Overfitting Example

Version 1.1

(C) 2020 - Umberto Michelucci, Michela Sperti

This notebook is part of the book Applied Deep Learning: a case based approach, 2nd edition from APRESS by U. Michelucci and M. Sperti.

The purpose of this notebook is to give an intuitive idea of what is one of the most common problems that you will encounter when training deep neural networks: overfitting. Therefore, a practical example with a simple dataset generated specifically for this scope is provided.

Notebook Learning Goals

At the end of this notebook you will have a clear and practical idea of what overfitting and underfitting are and why feed-forward neural networks architectures can be more prone to this kind of issue.

Libraries Import

This section contains the necessary libraries (such as tensorflow or pandas) you need to import to run the notebook.

# general libraries
import numpy as np
import matplotlib.pyplot as plt
import matplotlib.font_manager as fm
from scipy.optimize import curve_fit
# Referring to the following cell, if you want to re-clone a repository
# inside the google colab instance, you need to delete it first. 
# You can delete the repositories contained in this instance executing 
# the following two lines of code (deleting the # comment symbol).
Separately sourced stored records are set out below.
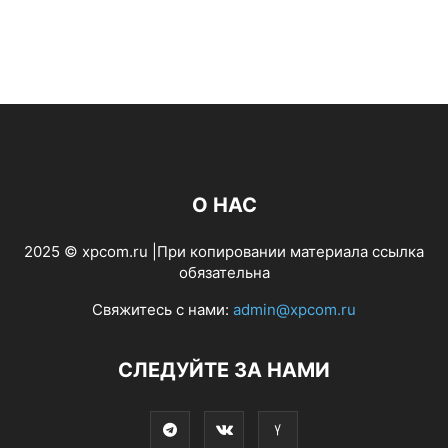
О НАС
2025 © xpcom.ru |При копировании материала ссылка
обязательна
Свяжитесь с нами:
admin@xpcom.ru
СЛЕДУЙТЕ ЗА НАМИ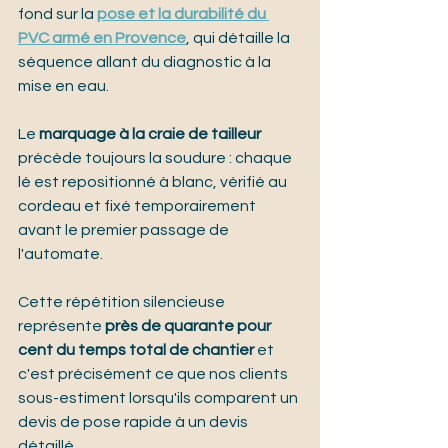
fond sur la 
pose et la durabilité du 
PVC armé en Provence
, qui détaille la 
séquence allant du diagnostic à la 
mise en eau.
Le 
marquage à la craie de tailleur
précède toujours la soudure : chaque 
lé est repositionné à blanc, vérifié au 
cordeau et fixé temporairement 
avant le premier passage de 
l'automate.
Cette répétition silencieuse 
représente 
près de quarante pour 
cent du temps total de chantier
 et 
c'est précisément ce que nos clients 
sous-estiment lorsqu'ils comparent un 
devis de pose rapide à un devis 
détaillé.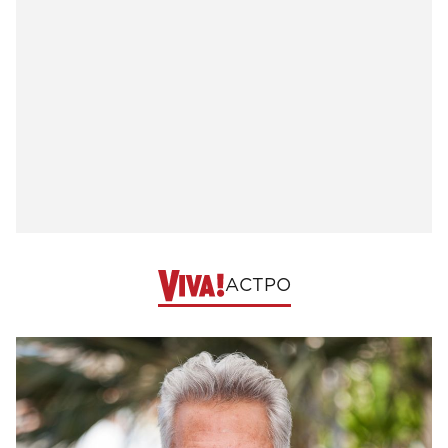
АСТРО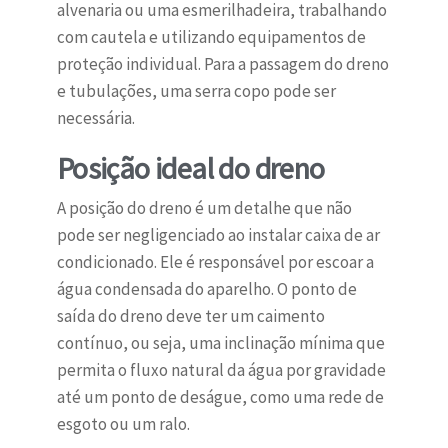
alvenaria ou uma esmerilhadeira, trabalhando
com cautela e utilizando equipamentos de
proteção individual. Para a passagem do dreno
e tubulações, uma serra copo pode ser
necessária.
Posição ideal do dreno
A posição do dreno é um detalhe que não
pode ser negligenciado ao instalar caixa de ar
condicionado. Ele é responsável por escoar a
água condensada do aparelho. O ponto de
saída do dreno deve ter um caimento
contínuo, ou seja, uma inclinação mínima que
permita o fluxo natural da água por gravidade
até um ponto de deságue, como uma rede de
esgoto ou um ralo.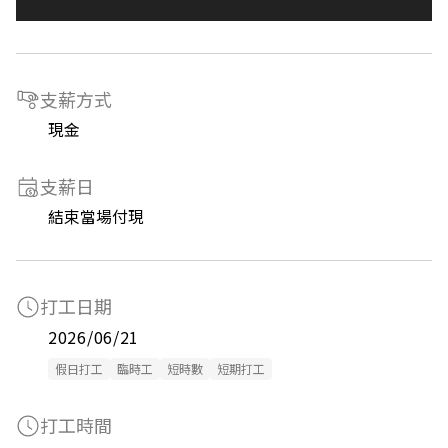
支薪方式
現金
支薪日
結束當場付現
打工日期
2026/06/21
假日打工
臨時工
短時數
短期打工
打工時間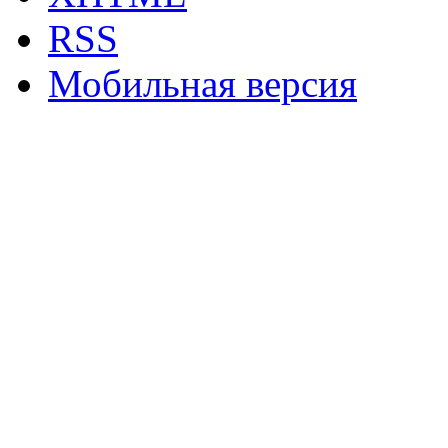
RSS
Мобильная версия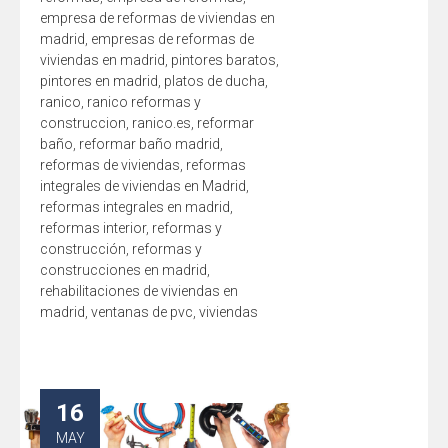
empresa de reformas de viviendas en
madrid
,
empresas de reformas de
viviendas en madrid
,
pintores baratos
,
pintores en madrid
,
platos de ducha
,
ranico
,
ranico reformas y
construccion
,
ranico.es
,
reformar
baño
,
reformar baño madrid
,
reformas de viviendas
,
reformas
integrales de viviendas en Madrid
,
reformas integrales en madrid
,
reformas interior
,
reformas y
construcción
,
reformas y
construcciones en madrid
,
rehabilitaciones de viviendas en
madrid
,
ventanas de pvc
,
viviendas
16
MAY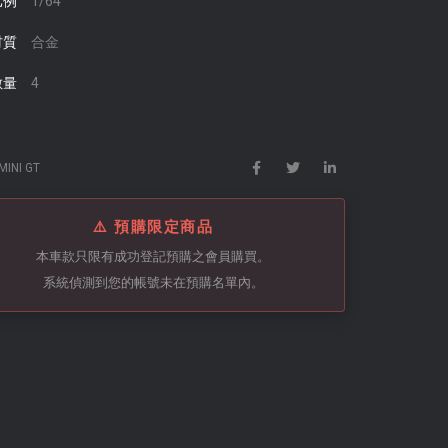
1/64
比例
合金
材質
4
數量
MINI GT
⚠️ 預購限定商品
本車款只限有成功登記預購之會員購買。
系統偵測到您的帳號未在預購名單內。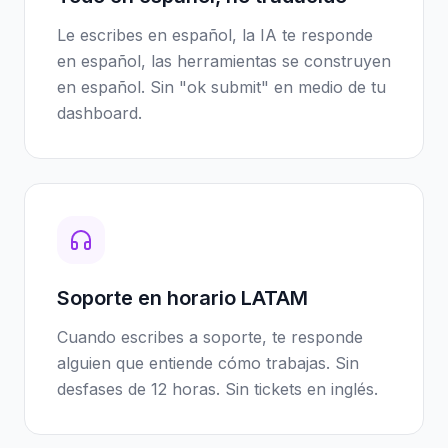
Le escribes en español, la IA te responde
en español, las herramientas se construyen
en español. Sin "ok submit" en medio de tu
dashboard.
Soporte en horario LATAM
Cuando escribes a soporte, te responde
alguien que entiende cómo trabajas. Sin
desfases de 12 horas. Sin tickets en inglés.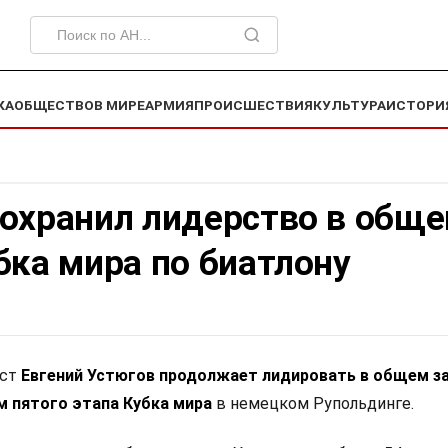
КА
ОБЩЕСТВО
В МИРЕ
АРМИЯ
ПРОИСШЕСТВИЯ
КУЛЬТУРА
ИСТОРИ
сохранил лидерство в общ
бка мира по биатлону
ист
Евгений Устюгов продолжает лидировать в общем з
м пятого этапа Кубка мира
в немецком Рупольдинге.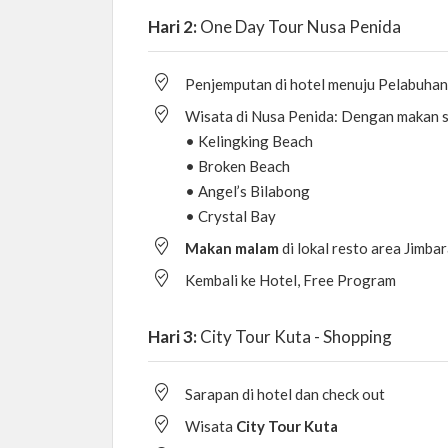
Hari 2:
One Day Tour Nusa Penida
Penjemputan di hotel menuju Pelabuhan
Wisata di Nusa Penida: Dengan makan si
• Kelingking Beach
• Broken Beach
• Angel’s Bilabong
• Crystal Bay
Makan malam
di lokal resto area Jimba
Kembali ke Hotel, Free Program
Hari 3:
City Tour Kuta - Shopping
Sarapan di hotel dan check out
Wisata
City Tour Kuta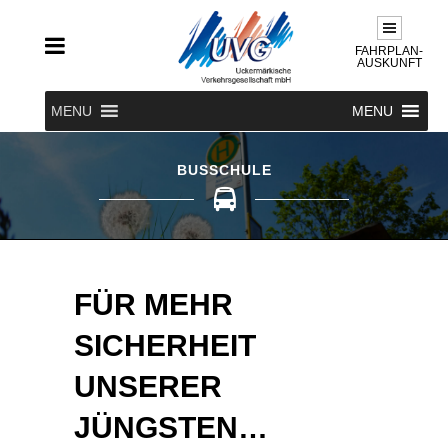
FAHRPLAN-
AUSKUNFT
MENU
MENU
BUSSCHULE
FÜR MEHR
SICHERHEIT
UNSERER
JÜNGSTEN…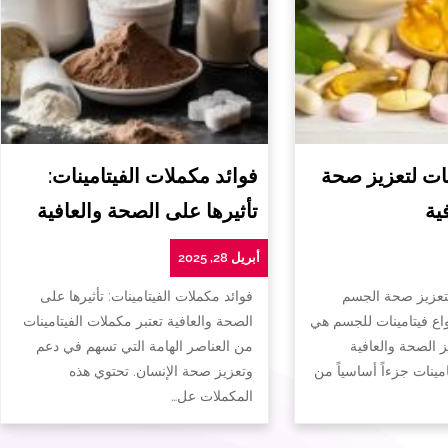
ات لتعزيز صحة
فوائد مكملات الفيتامينات:
ية
تأثيرها على الصحة والعافية
أبريل 28, 2025
لتعزيز صحة الجسم
فوائد مكملات الفيتامينات: تأثيرها على
واع فيتامينات للجسم هي
الصحة والعافية تعتبر مكملات الفيتامينات
ز الصحة والعافية
من العناصر الهامة التي تسهم في دعم
تامينات جزءاً أساسياً من
وتعزيز صحة الإنسان. تحتوي هذه
المكملات عل…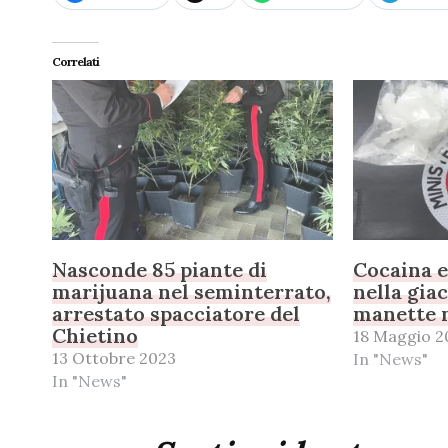
Correlati
Nasconde 85 piante di
Cocaina e
marijuana nel seminterrato,
nella gia
arrestato spacciatore del
manette n
Chietino
18 Maggio 2
13 Ottobre 2023
In "News"
In "News"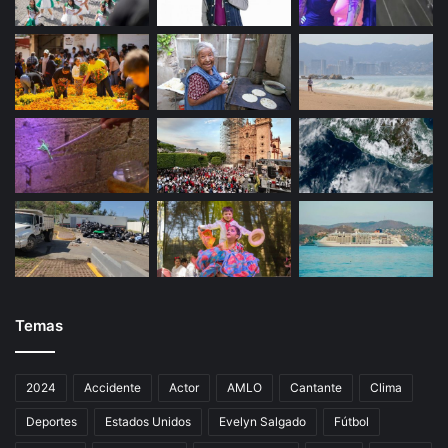
Temas
2024
Accidente
Actor
AMLO
Cantante
Clima
Deportes
Estados Unidos
Evelyn Salgado
Fútbol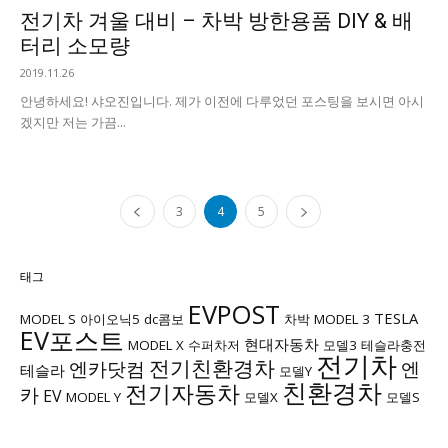
전기차 겨울 대비 – 차박 방한용품 DIY & 배
터리 소모량
2019.11.26
안녕하세요! 샤오진입니다. 제가 이전에 다루었던 포스팅을 보시면 아시
겠지만 저는 가끔...
3
4
5
태그
EVPOST
TESLA
MODEL S
아이오닉5
dc콤보
차박
MODEL 3
EV포스트
현대자동차
MODEL X
수퍼차저
모델3
테슬라충전
전기차
전기친환경차
엔카닷컴
엔
테슬라
모델Y
친환경차
전기자동차
카
EV
MODEL Y
모델X
모델S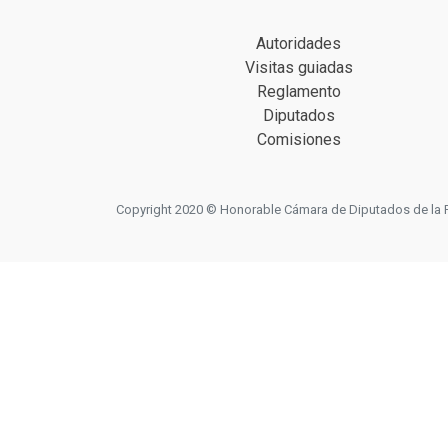
Autoridades
Visitas guiadas
Reglamento
Diputados
Comisiones
Copyright 2020 © Honorable Cámara de Diputados de la Prov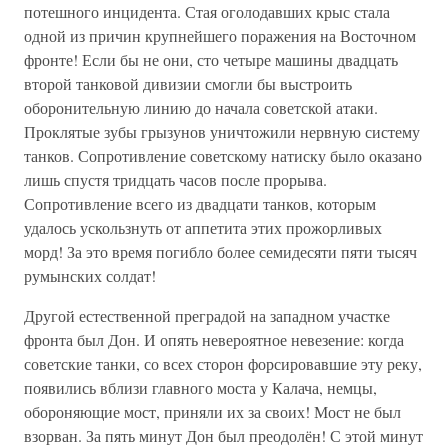
потешного инцидента. Стая оголодавших крыс стала
одной из причин крупнейшего поражения на Восточном
фронте! Если бы не они, сто четыре машины двадцать
второй танковой дивизии смогли бы выстроить
оборонительную линию до начала советской атаки.
Проклятые зубы грызунов уничтожили нервную систему
танков. Сопротивление советскому натиску было оказано
лишь спустя тридцать часов после прорыва.
Сопротивление всего из двадцати танков, которым
удалось ускользнуть от аппетита этих прожорливых
морд! За это время погибло более семидесяти пяти тысяч
румынских солдат!
Другой естественной преградой на западном участке
фронта был Дон. И опять невероятное невезение: когда
советские танки, со всех сторон форсировавшие эту реку,
появились вблизи главного моста у Калача, немцы,
обороняющие мост, приняли их за своих! Мост не был
взорван. За пять минут Дон был преодолён! С этой минут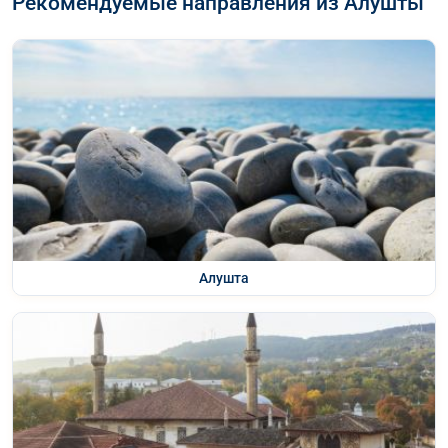
Рекомендуемые направления из Алушты
Алушта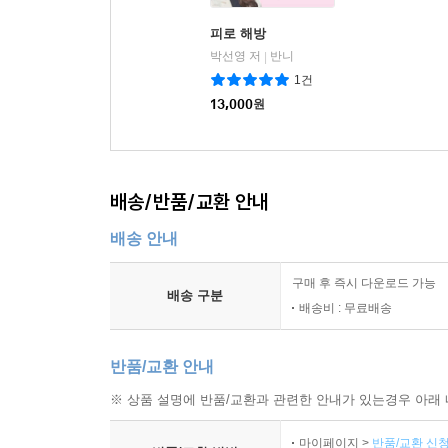
피로 해방
박선영 저
반니
|
1건
13,000
원
배송/반품/교환 안내
배송 안내
구매 후 즉시 다운로드 가능
배송 구분
배송비 : 무료배송
반품/교환 안내
※ 상품 설명에 반품/교환과 관련한 안내가 있는경우 아래 
마이페이지 >
반품/교환 신청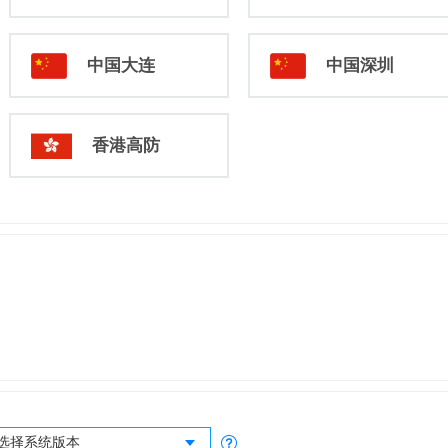
中国大连
中国深圳
香港高防
选择系统版本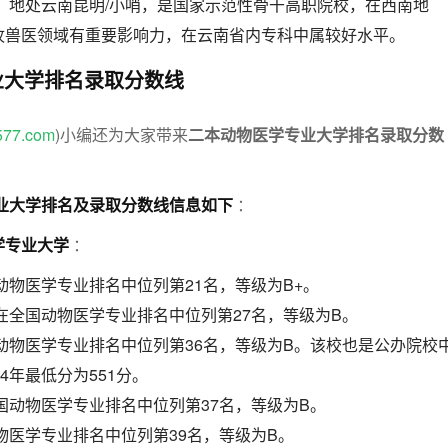
：地处云南昆明/小哨，是国家示范性骨干高职院校，在西南地
牧兽医领域有重要影响力，在云南省内专科中属较好水平。
业大学排名录取分数线
577.com
)小编还为大家带来
二本动物医学专业大学排名录取分数
专业大学排名及录取分数线信息如下
：
学专业大学
：
动物医学专业排名中位列第21名，等级为B+。
在全国动物医学专业排名中位列第27名，等级为B。
动物医学专业排名中位列第36名，等级为B。该校也是公办院校
4年最低分为551分。
国动物医学专业排名中位列第37名，等级为B。
物医学专业排名中位列第39名，等级为B。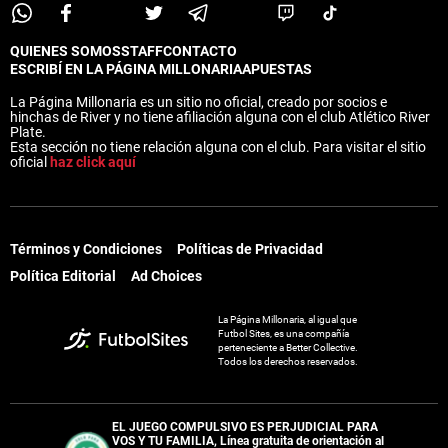
QUIENES SOMOS
STAFF
CONTACTO
ESCRIBÍ EN LA PÁGINA MILLONARIA
APUESTAS
La Página Millonaria es un sitio no oficial, creado por socios e
hinchas de River y no tiene afiliación alguna con el club Atlético River
Plate.
Esta sección no tiene relación alguna con el club. Para visitar el sitio
oficial
haz click aquí
Términos y Condiciones
Políticas de Privacidad
Política Editorial
Ad Choices
La Página Millonaria, al igual que
Futbol Sites, es una compañía
perteneciente a Better Collective.
Todos los derechos reservados.
EL JUEGO COMPULSIVO ES PERJUDICIAL PARA
VOS Y TU FAMILIA, Línea gratuita de orientación al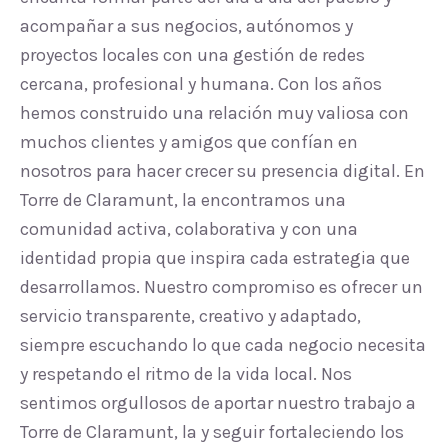
acompañar a sus negocios, autónomos y
proyectos locales con una gestión de redes
cercana, profesional y humana. Con los años
hemos construido una relación muy valiosa con
muchos clientes y amigos que confían en
nosotros para hacer crecer su presencia digital. En
Torre de Claramunt, la encontramos una
comunidad activa, colaborativa y con una
identidad propia que inspira cada estrategia que
desarrollamos. Nuestro compromiso es ofrecer un
servicio transparente, creativo y adaptado,
siempre escuchando lo que cada negocio necesita
y respetando el ritmo de la vida local. Nos
sentimos orgullosos de aportar nuestro trabajo a
Torre de Claramunt, la y seguir fortaleciendo los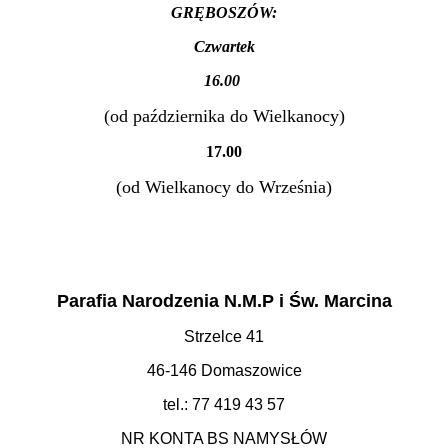
GRĘBOSZÓW:
Czwartek
16.00
(od października do Wielkanocy)
17.00
(od Wielkanocy do Września)
Parafia Narodzenia N.M.P i Św. Marcina
Strzelce 41
46-146 Domaszowice
tel.: 77 419 43 57
NR KONTA BS NAMYSŁÓW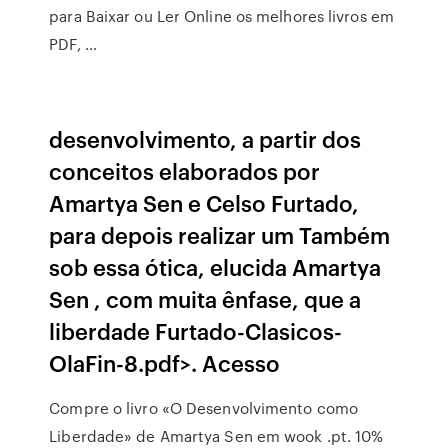
para Baixar ou Ler Online os melhores livros em
PDF, …
desenvolvimento, a partir dos
conceitos elaborados por
Amartya Sen e Celso Furtado,
para depois realizar um Também
sob essa ótica, elucida Amartya
Sen , com muita ênfase, que a
liberdade Furtado-Clasicos-
OlaFin-8.pdf>. Acesso
Compre o livro «O Desenvolvimento como
Liberdade» de Amartya Sen em wook .pt. 10%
# !rm -rf ADL-Book-2nd-Ed 
# This command actually clone the repository of the book in the google colab
# instance. In this way this notebook will have access to the modules
# we have written for this book.

# Please note that in case you have already run this cell, and you run it again
# you may get the error message:
#
# fatal: destination path 'ADL-Book-2nd-Ed' already exists and is not an empty directory.
# 
# In this case you can safely ignore the error message.

!git clone https://github.com/toelt-llc/ADL-Book-2nd-Ed.git
Cloning into 'ADL-Book-2nd-Ed'...
remote: Enumerating objects: 927, done.
remote: Total 927 (delta 0), reused 0 (delta 0), pack-reused 927
Receiving objects: 100% (927/927), 132.82 MiB | 35.23 MiB/s, done.
Resolving deltas: 100% (428/428), done.
# This cell imports some custom written functions that we have created to 
# make the plotting easier. You don't need to undertsand the details and 
# you can simply ignore this cell.
# Simply run it with CMD+Enter (on Mac) or CTRL+Enter (Windows or Ubuntu) to
# import the necessary functions.

import sys
sys.path.append('ADL-Book-2nd-Ed/modules/')

from style_setting import set_style

Dataset Generation

The dataset we are going to use is a two-dimensional dataset generated from a second-degree polynomial to which some random noise will be added. More specifically, the dataset is made of points described by two features each \((x_i,y_i)\), where \(y_i\) is calculated with the following formula:

\[ 1+2x_i+3x_i^2 \]

Then, additive noise will be added to each point by means of np.random.normal function.

In the following cell, you can find some functions that return the corresponding \(y_i\) value, given \(x_i\) and the polynomial’s coefficients, for different degrees. We will use them later in the notebook.

def func_0(p, a):
  """Zero-degree polynomial.""" 
  return a

def func_1(p, a, b):
  """One-degree polynomial."""
  return a+b*p

def func_2(p, a, b, c): 
  """Two-degree polynomial."""
  return a + b*p + c*p**2

def func_21(p, a, b, c, d, e, f, g, h, i, j, k, l, m, n, o, q, r, s, t, u, v, x):
  """Twenty-one-degree polynomial."""
  return a + b*p + c*p**2 + d*p**3 + e*p**4 + f*p**5 + g*p**6 + h*p**7 + i*p**8 + j*p**9 + k*p**10 + l*p**11 + m*p**12 + n*p**13 + o*p**14 + q*p**15 + r*p**16 + s*p**17 + t*p**18 + u*p**19 + v*p**20 + x*p**21

Now, let us generate \((x_i,y_i)\) couples for a vector of points.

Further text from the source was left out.